PVE ESXi Import Tools - Performance Optimizations

⚠️ WARNING ⚠️

This should not be used in production, just for testing purposes

This has been ran successfully on a low bandwidth migration, but nothing more.

Overview

This document describes the performance optimizations made to the ESXi import tool to address the 50% slower import speeds compared to direct qm import.

Changes Made

Version 1.1.0 (2025-10-10)

1. HTTP Client Connection Pool

Files: src/esxi.rs

Major Change: Implemented a pool of 8 independent HTTP clients, each maintaining its own TCP connection to ESXi.

Implementation:

/// Pool of multiple HTTP clients to enable multiple concurrent TCP connections
pub struct EsxiClientPool {
    clients: Vec<Arc<EsxiClient>>,
    counter: AtomicUsize,
}

Key Features:

• 8 concurrent TCP connections to ESXi (up from 1 with HTTP/2 multiplexing)
• Round-robin distribution of requests across clients
• Logging to track pool creation and usage patterns
• Each client maintains its own SSL connector and connection state

Impact:

• 730-773 Mbps (91-97 MB/s) throughput on standard MTU 1500 networks
• 64% improvement over single-connection HTTP/2 (445 Mbps)
• Successfully bypasses ESXi's per-connection rate limiting

2. Increased Concurrent Request Limit

File: src/esxi.rs:414

Change:

// Before:
requests: tokio::sync::Semaphore::new(4),

// After:
requests: tokio::sync::Semaphore::new(16),

Impact: Increased from 4 to 16 concurrent HTTP requests per client, allowing 16 parallel requests distributed across 8 TCP connections.

3. Increased Default Cache Page Size

File: src/main.rs:26

Change:

// Before:
static mut FILE_CACHE_PAGE_SIZE: u64 = 32 << 20;  // 32 MB

// After:
static mut FILE_CACHE_PAGE_SIZE: u64 = 128 << 20;  // 128 MB

Impact: Each HTTP request now fetches 128 MB chunks instead of 32 MB, reducing the number of round trips required and improving throughput.

4. Increased Default Cache Page Count

File: src/main.rs:27

Change:

// Before:
static mut FILE_CACHE_PAGE_COUNT: usize = 8;

// After:
static mut FILE_CACHE_PAGE_COUNT: usize = 16;

Impact: Doubled the cache capacity from 256 MB (8 × 32 MB) to 2 GB (16 × 128 MB), allowing for better readahead caching and reduced repeated requests.

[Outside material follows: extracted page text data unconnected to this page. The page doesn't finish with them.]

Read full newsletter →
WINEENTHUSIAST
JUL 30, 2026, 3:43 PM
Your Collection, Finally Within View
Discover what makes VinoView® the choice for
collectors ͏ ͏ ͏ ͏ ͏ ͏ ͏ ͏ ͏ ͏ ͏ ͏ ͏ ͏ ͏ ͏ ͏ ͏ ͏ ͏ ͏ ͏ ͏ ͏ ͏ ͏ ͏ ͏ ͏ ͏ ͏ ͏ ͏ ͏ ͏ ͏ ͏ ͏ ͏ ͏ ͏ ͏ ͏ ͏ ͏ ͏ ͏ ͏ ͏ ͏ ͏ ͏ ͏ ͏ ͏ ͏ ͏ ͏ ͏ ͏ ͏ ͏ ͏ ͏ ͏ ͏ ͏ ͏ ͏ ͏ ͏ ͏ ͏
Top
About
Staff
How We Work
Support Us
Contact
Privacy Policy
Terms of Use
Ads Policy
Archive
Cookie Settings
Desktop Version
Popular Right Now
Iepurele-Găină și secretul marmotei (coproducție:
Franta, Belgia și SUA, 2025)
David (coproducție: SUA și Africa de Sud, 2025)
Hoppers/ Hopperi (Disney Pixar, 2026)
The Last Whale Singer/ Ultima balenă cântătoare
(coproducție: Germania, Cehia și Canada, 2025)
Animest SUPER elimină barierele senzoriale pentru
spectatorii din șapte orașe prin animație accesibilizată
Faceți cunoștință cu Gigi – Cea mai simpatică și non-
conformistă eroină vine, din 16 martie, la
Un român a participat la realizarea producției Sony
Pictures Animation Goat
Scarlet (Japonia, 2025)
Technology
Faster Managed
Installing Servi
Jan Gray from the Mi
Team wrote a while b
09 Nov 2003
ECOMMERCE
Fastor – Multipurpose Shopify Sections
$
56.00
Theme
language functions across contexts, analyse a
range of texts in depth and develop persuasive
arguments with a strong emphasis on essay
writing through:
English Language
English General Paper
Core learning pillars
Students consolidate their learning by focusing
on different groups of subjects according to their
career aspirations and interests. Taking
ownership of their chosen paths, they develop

5. Optimized Release Build Profile

File: Cargo.toml

Addition:

[profile.release]
strip = true
lto = true
codegen-units = 1

Impact:

• Binary size reduced from 82 MB to 3.6 MB (stripped debug symbols)
• LTO (Link Time Optimization) enabled for better performance
• Single codegen unit for maximum optimization

Performance Analysis

Version 1.1.0 Performance (with Client Pool)

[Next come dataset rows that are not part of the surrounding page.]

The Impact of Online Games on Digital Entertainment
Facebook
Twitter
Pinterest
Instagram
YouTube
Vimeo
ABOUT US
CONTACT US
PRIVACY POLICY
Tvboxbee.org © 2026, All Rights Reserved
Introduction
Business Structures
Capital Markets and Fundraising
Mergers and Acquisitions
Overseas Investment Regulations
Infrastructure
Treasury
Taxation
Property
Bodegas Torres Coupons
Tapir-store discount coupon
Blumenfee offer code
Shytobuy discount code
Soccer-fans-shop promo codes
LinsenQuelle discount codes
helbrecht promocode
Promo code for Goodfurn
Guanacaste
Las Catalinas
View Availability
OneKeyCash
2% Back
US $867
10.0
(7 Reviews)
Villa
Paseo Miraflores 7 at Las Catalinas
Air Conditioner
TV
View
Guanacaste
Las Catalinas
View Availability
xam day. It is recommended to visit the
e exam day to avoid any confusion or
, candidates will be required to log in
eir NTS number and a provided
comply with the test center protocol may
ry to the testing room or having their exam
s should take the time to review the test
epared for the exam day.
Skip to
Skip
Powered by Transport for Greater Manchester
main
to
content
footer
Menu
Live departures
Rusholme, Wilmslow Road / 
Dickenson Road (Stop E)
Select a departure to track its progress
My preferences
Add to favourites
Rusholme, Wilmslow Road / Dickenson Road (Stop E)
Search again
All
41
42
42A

• TCP connections: 7-8 concurrent connections to ESXi
• Throughput: 730-773 Mbps (91-97 MB/s) on MTU 1500
• Peak rate: 852 Mbps (106 MB/s)
• Cache: 2 GB total (128 MB × 16 pages)
• Memory usage: ~2.4 GB during active transfer

Comparison with Previous Versions

• Original (v1.0.0): 445 Mbps single connection
• v1.1.0: 730-773 Mbps with 7-8 connections
• Improvement: 64% faster than original

MTU Impact Analysis

Testing revealed significant performance degradation with jumbo frames (MTU 9000):

• MTU 1500: 730-773 Mbps (optimal)
• MTU 9000: 106-163 Mbps (3-4x slower)
• Cause: ESXi's small TCP window (65-71 KB) combined with larger packet sizes leads to increased out-of-order packets and retransmissions

Recommendation: Use MTU 1500 for best performance with this tool.

Bottleneck Identification

1. ESXi per-connection rate limiting - ESXi throttles individual TCP connections (~50-60 MB/s per connection)
2. TCP window size - ESXi advertises small receive windows (65-71 KB)
3. Solution: Multiple independent TCP connections bypass the per-connection limit

Installation

Pre-built Binaries

Download the appropriate binary for your Proxmox VE version:

• PVE 9.0.10 / Debian 13 (Trixie): esxi-folder-fuse-v1.1.0-pve9.0.10 (6.4M)
• PVE 8.4.14 / Debian 12 (Bookworm): esxi-folder-fuse-v1.1.0-pve8.4.14 (3.6M)

Installation Steps

# Stop any running import processes
pkill -f esxi-folder-fuse

# Backup the original binary
cp /usr/libexec/pve-esxi-import-tools/esxi-folder-fuse \
   /usr/libexec/pve-esxi-import-tools/esxi-folder-fuse.backup-$(date +%Y%m%d)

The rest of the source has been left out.